Sources privy to the party's efforts on his behalf told Israel Hayom that the other religious Zionist rabbis vying for the position have been told that if Ariel agrees to run, they are expected to withdraw from the race.
The terms in office for Israel's two chief rabbis, Yona Metzger and Shlomo Amar, were set to end in January but were extended by three months beyond the general elections. Ariel, 76, vied for the position of chief rabbi in 2003 but lost to Metzger.
Rabbi Haim Druckman, who is venerated as the spiritual leader of the religious Zionist sector, has endorsed Ariel. Druckman — Habayit Hayehudi Chairman Naftali Bennett's spiritual patron — has reportedly been asked to weigh in on the matter in an attempt to help Bennett decide between his three leading candidates: rabbis Eliezer Igra, David Stav and Yaakov Shapira.
The endorsement comes against the backdrop of internal clashes between the nationalist-haredi stream, which is considered more devout; and the more liberal religious stream, over the identity of the new chief Ashkenazi rabbi.
Ariel's nomination represents a compromise, as he is both a known halachic authority whose rulings are acceptable in the more conservative circles, and he serves and the halachic authority of the Tzohar rabbinical organization, which is popular among secular Israelis.
'New legislation required'
Israel's two chief rabbis, one Ashkenazi and one Sephardi, are elected once every 10 years by a special committee appointed by the Chief Rabbinate. The committee, which comprises 150 members, includes 80 chief municipal rabbis, religious judges, the chief military rabbi and several mayors, council heads and Knesset members.
Habayit Hayehudi has been scrambling to present a candidate, raising concerns that it may lose the spot to one of the haredi candidates, such as Rabbi David Lau, the chief rabbi of Modiin and son of former Chief Rabbi Yisrael Meir Lau.
One of the problems that may hinder Ariel's nomination is his age, as according to the Chief Rabbinate of Israel Law, candidates vying for the position of chief rabbi cannot be older than 70.
Sources in Habayit Hayehudi told Israel Hayom, "We have a lot of ground to cover before Ariel can be named chief rabbi," but stressed that "if the notion wasn't applicable it wouldn't be pursued."
The party, however, maintains that if Shas is willing to push for a second term for Amar despite the law, it will push for a change in legislation to facilitate Ariel's nomination. Prime Minister Benjamin Netanyahu and the heads of the various Knesset factions would have to approve the amendment, as well.

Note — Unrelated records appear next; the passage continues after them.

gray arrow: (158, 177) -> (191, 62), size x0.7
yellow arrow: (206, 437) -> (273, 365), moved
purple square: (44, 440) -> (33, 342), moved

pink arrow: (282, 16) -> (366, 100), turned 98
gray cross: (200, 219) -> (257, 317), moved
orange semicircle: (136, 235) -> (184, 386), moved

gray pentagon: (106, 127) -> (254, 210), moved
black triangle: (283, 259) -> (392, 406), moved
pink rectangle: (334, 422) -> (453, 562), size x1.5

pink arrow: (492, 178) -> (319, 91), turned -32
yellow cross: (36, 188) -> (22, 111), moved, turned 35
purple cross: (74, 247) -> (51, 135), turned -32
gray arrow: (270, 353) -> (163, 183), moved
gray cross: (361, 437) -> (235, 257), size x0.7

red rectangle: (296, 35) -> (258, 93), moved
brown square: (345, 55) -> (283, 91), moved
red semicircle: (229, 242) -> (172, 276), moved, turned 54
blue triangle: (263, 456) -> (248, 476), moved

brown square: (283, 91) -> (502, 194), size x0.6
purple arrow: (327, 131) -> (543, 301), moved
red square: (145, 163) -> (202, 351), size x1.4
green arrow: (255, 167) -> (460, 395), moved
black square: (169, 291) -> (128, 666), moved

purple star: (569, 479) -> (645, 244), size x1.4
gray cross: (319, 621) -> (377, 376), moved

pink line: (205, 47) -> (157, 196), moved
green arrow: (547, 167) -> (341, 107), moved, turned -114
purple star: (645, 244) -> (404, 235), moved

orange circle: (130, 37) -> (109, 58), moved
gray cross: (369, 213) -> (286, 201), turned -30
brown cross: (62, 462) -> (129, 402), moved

Such a move would also require the support of Shas spiritual leader Rabbi Ovadia Yosef. "Rabbi Yosef agreed to support Rabbi Ariel when he ran against Rabbi Metzger in the past, but then decided to give in to the haredim. Rabbi Yosef believes Rabbi Ariel is a worthy man," a Shas source told Israel Hayom.

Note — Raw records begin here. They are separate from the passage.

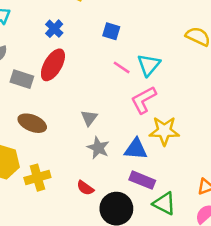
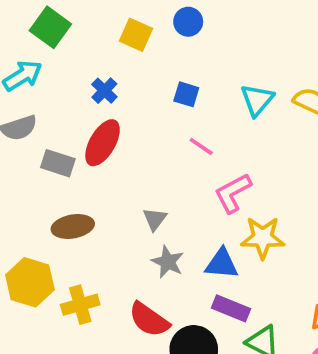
cyan triangle: (149, 65) -> (257, 100), moved
brown ellipse: (32, 123) -> (73, 226), turned -32
red semicircle: (85, 188) -> (149, 320), size x1.6

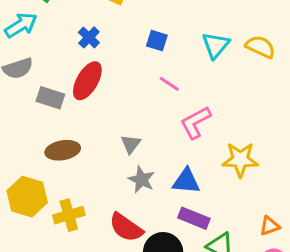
yellow star: (263, 238) -> (240, 160), moved

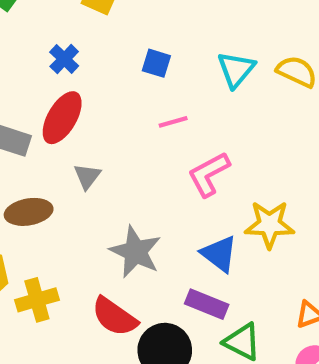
pink line: (169, 84) -> (173, 122), turned -50
gray triangle: (131, 144) -> (87, 176), moved
gray star: (141, 180) -> (135, 252), size x1.4
blue triangle: (186, 181) -> (219, 254), moved, turned 32

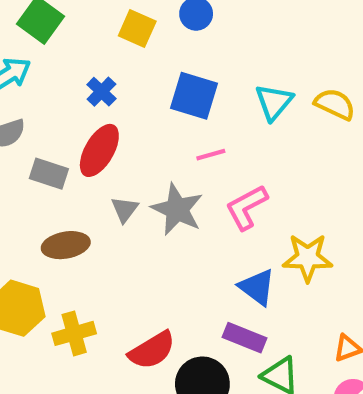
blue square: (156, 63) -> (194, 96), size x1.6
gray star: (135, 252) -> (177, 209), moved
red semicircle: (114, 317) -> (152, 350), turned -66

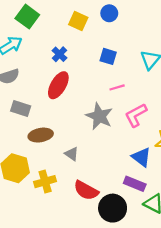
blue square: (194, 96) -> (108, 56), size x0.7
gray rectangle: (49, 174) -> (21, 108), moved
gray triangle: (125, 209) -> (72, 154), moved, turned -32
red semicircle: (152, 350) -> (86, 190), turned 60

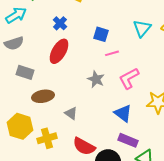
blue square: (108, 56) -> (101, 34), moved
gray star: (99, 116) -> (96, 79), size x0.7
blue triangle: (141, 157) -> (123, 113), moved

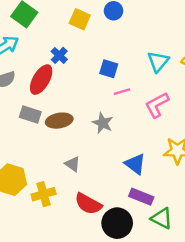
red ellipse: (59, 51) -> (41, 80), moved
gray rectangle: (25, 72) -> (30, 115), moved
pink L-shape: (129, 78) -> (157, 105), moved
brown ellipse: (43, 96) -> (59, 121), moved

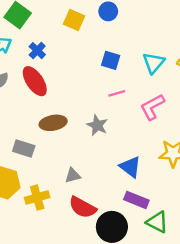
blue cross: (59, 55) -> (37, 51), moved
blue square: (109, 69) -> (111, 60), moved
red ellipse: (41, 80) -> (35, 81), turned -64
gray rectangle: (30, 115) -> (24, 149), moved
gray triangle: (72, 164) -> (73, 175), moved, turned -49

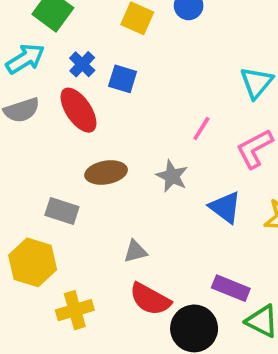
blue square: (111, 60) -> (123, 79), moved
pink line: (117, 93) -> (201, 128), turned -42
blue triangle: (130, 167) -> (225, 207), moved
yellow cross: (37, 198) -> (75, 310), moved

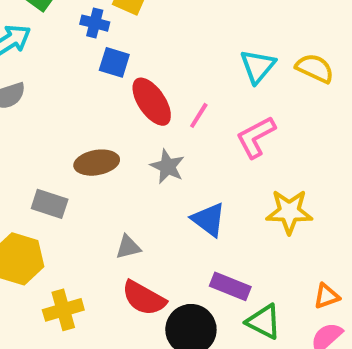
blue cross: (82, 64) -> (95, 23), moved, turned -30
red ellipse: (78, 110) -> (152, 102), moved
blue triangle: (225, 207) -> (209, 220), moved

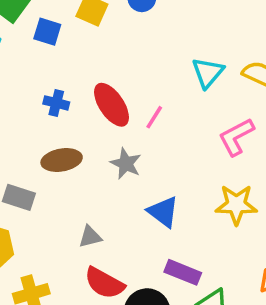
blue cross: (95, 23) -> (56, 103), moved
blue square: (114, 62) -> (47, 32), moved
pink L-shape: (256, 137) -> (236, 137), moved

Druckman told Israel Hayom, "Rabbi Ariel is a cut above the rest and he is most worthy of the position of chief rabbi." As for the potential problem in his nomination, Druckman said, "We are aware of this issue and we trust that we can resolve it. I have no doubt this [nomination] will come to fruition."

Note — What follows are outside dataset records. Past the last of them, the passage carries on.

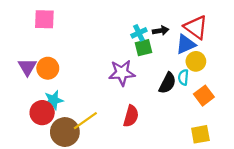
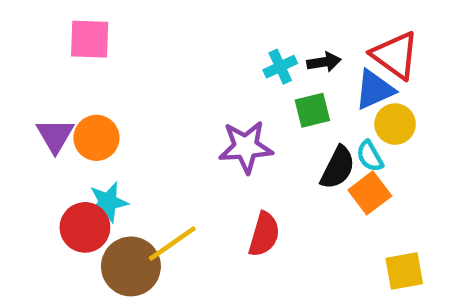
green square: (143, 48) -> (312, 110), moved
cyan semicircle: (183, 77) -> (370, 156), turned -35
orange square: (204, 96) -> (370, 193), moved

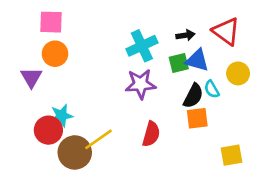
cyan cross: (280, 67) -> (142, 46), moved, size x1.6
blue triangle: (374, 90) -> (197, 60), moved, turned 40
yellow circle: (395, 124) -> (238, 73), moved
orange circle: (96, 138) -> (55, 54), moved
orange square: (370, 193) -> (197, 118), moved, turned 30

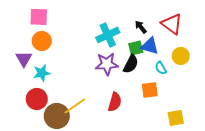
black arrow: (185, 35) -> (141, 27), turned -120
black semicircle: (193, 96) -> (131, 64), moved
cyan star: (62, 116) -> (42, 73), moved

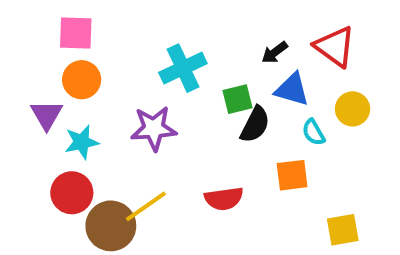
black arrow: (141, 27) -> (275, 52), turned -88
cyan cross: (108, 35) -> (183, 68), moved
green square: (136, 48) -> (238, 99), moved
purple star: (107, 64) -> (154, 128), moved
red semicircle: (115, 102) -> (224, 199), turned 66

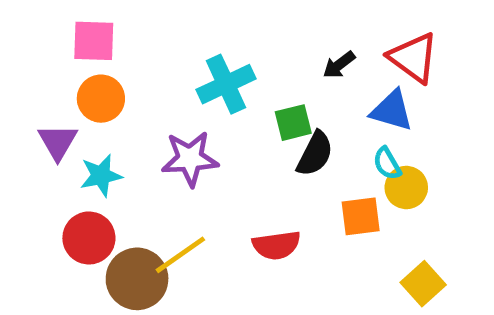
blue triangle: (292, 89) -> (392, 111), moved
yellow circle: (353, 109) -> (406, 188), moved
yellow square: (343, 230) -> (423, 284), turned -32

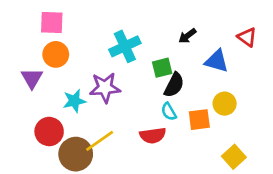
red triangle: (413, 58) -> (247, 37), moved, size x0.7
cyan semicircle: (387, 163) -> (169, 112), moved
cyan star: (101, 175) -> (74, 101), moved

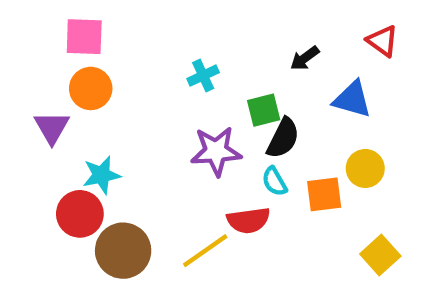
red triangle: (247, 37) -> (383, 41), moved
cyan cross: (125, 46) -> (203, 76), size x0.6
purple star: (105, 88) -> (216, 151), moved
cyan star: (74, 101) -> (101, 175), moved
yellow line: (100, 141) -> (205, 251), moved

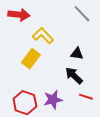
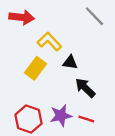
black triangle: (77, 54) -> (70, 62), moved
red line: (86, 97) -> (86, 119), moved

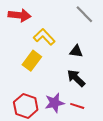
black triangle: (70, 62) -> (76, 51), moved

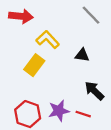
black arrow: (76, 78) -> (94, 91), moved

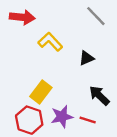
black triangle: (82, 55) -> (86, 58), turned -32
yellow rectangle: (34, 65) -> (41, 92), moved

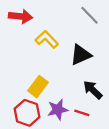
black triangle: (86, 58) -> (81, 55), size x1.5

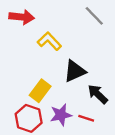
black triangle: (81, 55) -> (75, 71), moved

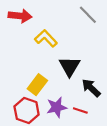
black triangle: (75, 71) -> (70, 66), turned -35

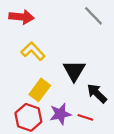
yellow L-shape: (46, 38) -> (33, 51), moved

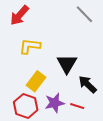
red arrow: (22, 17) -> (19, 15), turned 125
yellow L-shape: (33, 51) -> (30, 46), turned -40

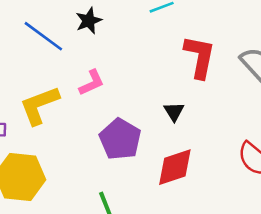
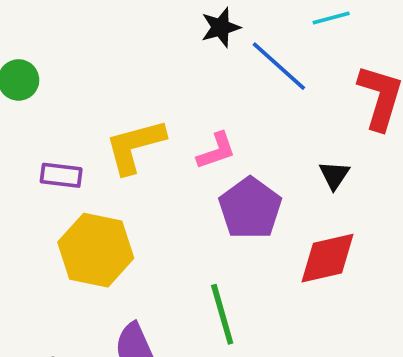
blue line: (43, 36) -> (279, 66), moved
pink L-shape: (92, 83) -> (216, 151), moved

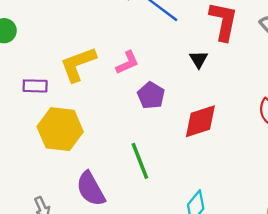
black triangle: (334, 175) -> (199, 59), moved
purple pentagon: (250, 208) -> (151, 95), size x0.7

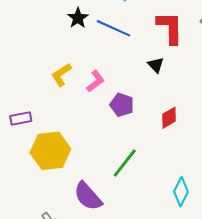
yellow L-shape: (78, 64) -> (61, 75), moved, size x0.7
red diamond: (200, 121) -> (169, 118), size x0.7
green line: (140, 161) -> (125, 163), turned 72

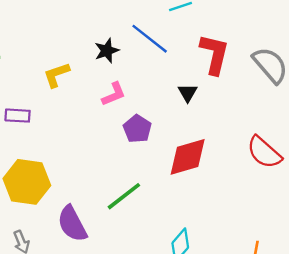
black star: (78, 18) -> (107, 51), moved
yellow L-shape: (61, 75) -> (57, 75), moved
red diamond: (169, 118) -> (188, 157), size x1.6
yellow hexagon: (50, 151) -> (27, 182), moved

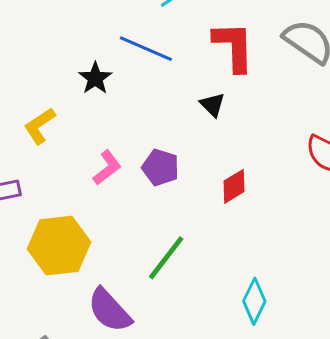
pink L-shape: (114, 94) -> (107, 168), moved
red diamond: (188, 157) -> (234, 186), size x0.6
yellow hexagon: (27, 182) -> (59, 246), moved

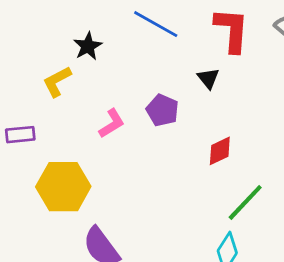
black star: (95, 78) -> (88, 46), moved
purple pentagon: (160, 167) -> (162, 110), moved
green line: (166, 258) -> (245, 202), moved

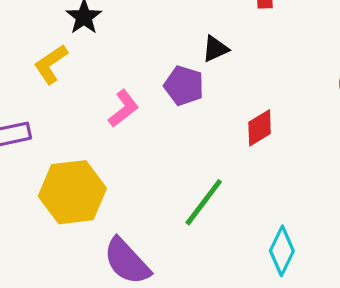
black triangle: (208, 78) -> (215, 49), moved, turned 50
green line: (245, 202) -> (204, 202), moved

Ariel, however, told Israel Hayom he learned of his potential nomination from the media.
"An agreed-upon religious Zionist candidate will increase the chances that for the first time in a long time a rabbi representing this sector will be elected," said Deputy Religious Services Minister Eli Ben-Dahan (Habayit Hayehudi).
A source in Amar's office said, "The rabbi is a man of Torah and Halachah and he does not comment on such matters."